Oscar’s Gift Reading Guide: Day 3
The Youth’s Companion
Scroll to the end for a writing prompt.
“Page after page—twelve pages in all—were filled with stories, some made up and some true. There was a photograph of President Teddy Roosevelt with his bushy mustache and wire-rim glasses. There was news about Russia and the Trans-Siberian Railway. A section called ‘Nature and Science’ told of a German expedition to the South Pole, and described something called a cyclograph, ‘an instrument by means of which a bicyclist may make an automatic chart of his course through an unknown country.'” ~ Oscar’s Gift: Planting Words with Oscar Micheaux
In chapter 2 of Oscar’s Gift, “Birthday Surprise,” Tomas’s teacher gives him a copy of The Youth’s Companion, a children’s magazine published from 1827 until 1929, when it merged with The American Boy. By the time Tomas would have read it, the publication was billed as a family publication as much geared to adults as to children. Some of its contributors included Theodore Roosevelt, Grover Cleveland, William James, Willa Cather, O. Henry, Mark Twain, Winston Churchill, Jack London, Francis Scott Key, and Emily Dickinson. Earl Stanley Gardner enjoyed the publication so much as a child that he later borrowed from the name of the publishing company, the Perry Mason Company, for his famous detective (“The Youth’s Companion,” by Paulette D. Kilmer, in Encyclopedia of American Journalism, ed. Stephen Vaughn, Routledge, 2007, p. 610).

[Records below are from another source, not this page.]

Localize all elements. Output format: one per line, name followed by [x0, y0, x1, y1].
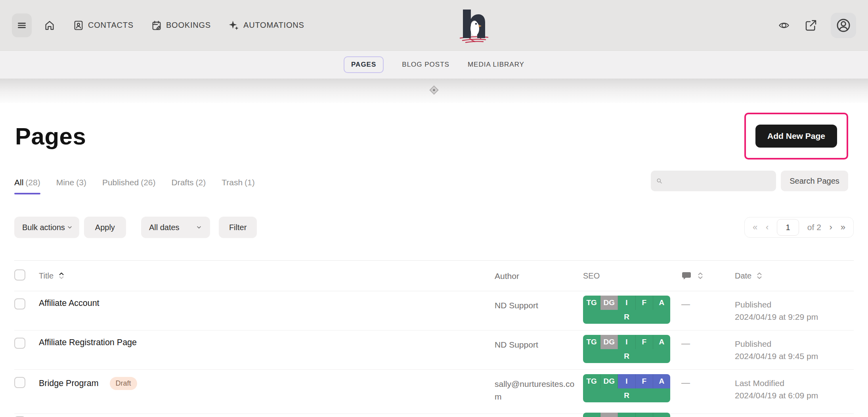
apply-button[interactable]: Apply — [84, 217, 126, 238]
menu-button[interactable] — [12, 13, 32, 37]
first-page-button[interactable]: « — [753, 223, 757, 232]
seo-segment-dg: DG — [600, 296, 618, 310]
seo-segment-tg: TG — [583, 374, 600, 388]
filter-button[interactable]: Filter — [219, 217, 257, 238]
seo-score-badge: TGDGIFA R — [583, 335, 670, 363]
table-header-row: Title Author SEO Date — [14, 260, 854, 291]
date-status: Published — [735, 298, 854, 311]
nav-bookings-label: BOOKINGS — [166, 21, 211, 30]
seo-segment — [583, 413, 600, 417]
column-header-author[interactable]: Author — [495, 269, 583, 282]
filter-controls-row: All(28) Mine(3) Published(26) Drafts(2) … — [14, 166, 854, 194]
comments-count: — — [681, 298, 690, 309]
eye-icon — [777, 20, 791, 31]
seo-segment-a: A — [653, 335, 670, 349]
home-button[interactable] — [44, 19, 55, 31]
current-page-field[interactable]: 1 — [777, 219, 799, 236]
column-header-date[interactable]: Date — [735, 271, 751, 281]
search-field[interactable] — [665, 177, 770, 186]
column-header-seo[interactable]: SEO — [583, 271, 681, 281]
column-header-title[interactable]: Title — [39, 271, 54, 281]
search-pages-button[interactable]: Search Pages — [781, 171, 848, 191]
home-icon — [44, 19, 55, 31]
row-checkbox[interactable] — [14, 377, 25, 388]
comments-count: — — [681, 377, 690, 388]
tab-media-library[interactable]: MEDIA LIBRARY — [468, 61, 524, 69]
select-all-checkbox[interactable] — [14, 269, 25, 281]
preview-button[interactable] — [777, 20, 791, 31]
page-title-link[interactable]: Affiliate Registration Page — [39, 338, 137, 348]
seo-segment-f: F — [636, 335, 653, 349]
bookings-icon — [151, 20, 162, 31]
add-new-page-button[interactable]: Add New Page — [755, 125, 837, 148]
seo-segment-a: A — [653, 374, 670, 388]
seo-segment — [636, 413, 653, 417]
tab-trash[interactable]: Trash(1) — [222, 178, 255, 187]
seo-segment-tg: TG — [583, 296, 600, 310]
tab-drafts[interactable]: Drafts(2) — [172, 178, 206, 187]
logo-bird-icon — [458, 8, 490, 46]
seo-segment-tg: TG — [583, 335, 600, 349]
tab-pages[interactable]: PAGES — [344, 56, 384, 73]
last-page-button[interactable]: » — [841, 223, 845, 232]
nav-contacts-label: CONTACTS — [88, 21, 134, 30]
brand-logo[interactable] — [458, 8, 490, 46]
table-toolbar: Bulk actions Apply All dates Filter « ‹ … — [14, 217, 854, 238]
tab-blog-posts[interactable]: BLOG POSTS — [402, 61, 449, 69]
chevron-down-icon — [67, 224, 73, 231]
external-link-icon — [805, 19, 817, 32]
seo-segment-f: F — [636, 296, 653, 310]
bulk-actions-select[interactable]: Bulk actions — [14, 217, 79, 238]
sort-icon[interactable] — [58, 271, 65, 281]
table-row: Affiliate Account ND Support TGDGIFA R —… — [14, 291, 854, 331]
seo-segment-r: R — [583, 349, 670, 363]
seo-score-badge — [583, 413, 670, 417]
pages-table: Title Author SEO Date — [14, 260, 854, 417]
tab-all[interactable]: All(28) — [14, 178, 40, 187]
nav-contacts[interactable]: CONTACTS — [73, 20, 134, 31]
seo-segment — [653, 413, 670, 417]
seo-segment-a: A — [653, 296, 670, 310]
search-input[interactable] — [651, 171, 776, 191]
author-cell: ND Support — [495, 338, 583, 351]
sort-icon[interactable] — [697, 271, 704, 281]
status-badge: Draft — [110, 377, 137, 390]
row-checkbox[interactable] — [14, 298, 25, 309]
prev-page-button[interactable]: ‹ — [766, 223, 769, 232]
date-status: Published — [735, 338, 854, 350]
header-shadow-band — [0, 79, 868, 103]
open-site-button[interactable] — [805, 19, 817, 32]
seo-segment — [618, 413, 635, 417]
annotation-highlight-box: Add New Page — [744, 113, 848, 159]
page-title: Pages — [15, 125, 86, 148]
nav-automations[interactable]: AUTOMATIONS — [228, 20, 304, 31]
seo-segment-i: I — [618, 335, 635, 349]
page-count-label: of 2 — [807, 223, 821, 232]
app-root: CONTACTS BOOKINGS AUTOMATIONS — [0, 0, 868, 417]
sort-icon[interactable] — [756, 271, 763, 281]
seo-score-badge: TGDGIFA R — [583, 296, 670, 324]
nav-bookings[interactable]: BOOKINGS — [151, 20, 211, 31]
tab-mine[interactable]: Mine(3) — [56, 178, 86, 187]
hamburger-icon — [17, 20, 27, 31]
pagination: « ‹ 1 of 2 › » — [744, 217, 854, 238]
table-row: Affiliate Registration Page ND Support T… — [14, 331, 854, 370]
tab-published[interactable]: Published(26) — [102, 178, 156, 187]
page-title-link[interactable]: Bridge Program — [39, 379, 99, 388]
seo-segment-r: R — [583, 388, 670, 402]
date-value: 2024/04/19 at 9:29 pm — [735, 311, 854, 323]
all-dates-select[interactable]: All dates — [141, 217, 210, 238]
seo-segment-dg: DG — [600, 374, 618, 388]
diamond-handle-icon[interactable] — [430, 86, 439, 95]
search-icon — [656, 177, 662, 185]
row-checkbox[interactable] — [14, 338, 25, 349]
author-cell: ND Support — [495, 298, 583, 312]
topbar-actions — [777, 13, 856, 38]
account-button[interactable] — [831, 13, 856, 38]
page-title-link[interactable]: Affiliate Account — [39, 298, 99, 308]
nav-automations-label: AUTOMATIONS — [243, 21, 304, 30]
next-page-button[interactable]: › — [830, 223, 832, 232]
seo-segment-i: I — [618, 374, 635, 388]
date-value: 2024/04/19 at 9:45 pm — [735, 350, 854, 362]
search-group: Search Pages — [651, 171, 848, 191]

The Youth’s Companion Project website offers digital reproductions of several full issues of The Youth’s Companion. Here you can read the August 18, 1904 issue that Tomas receives, along with all of the stories, articles, and advertisements.
Writing Prompt: Browse a few issues and articles at The Youth’s Companion Project or Pat Pflieger’s site devoted to 19th century American print culture. Write an article or story in the style of the publication. Young writers may enjoy creating their own magazine issue filled with short stories, poems, current events, and even advertisements.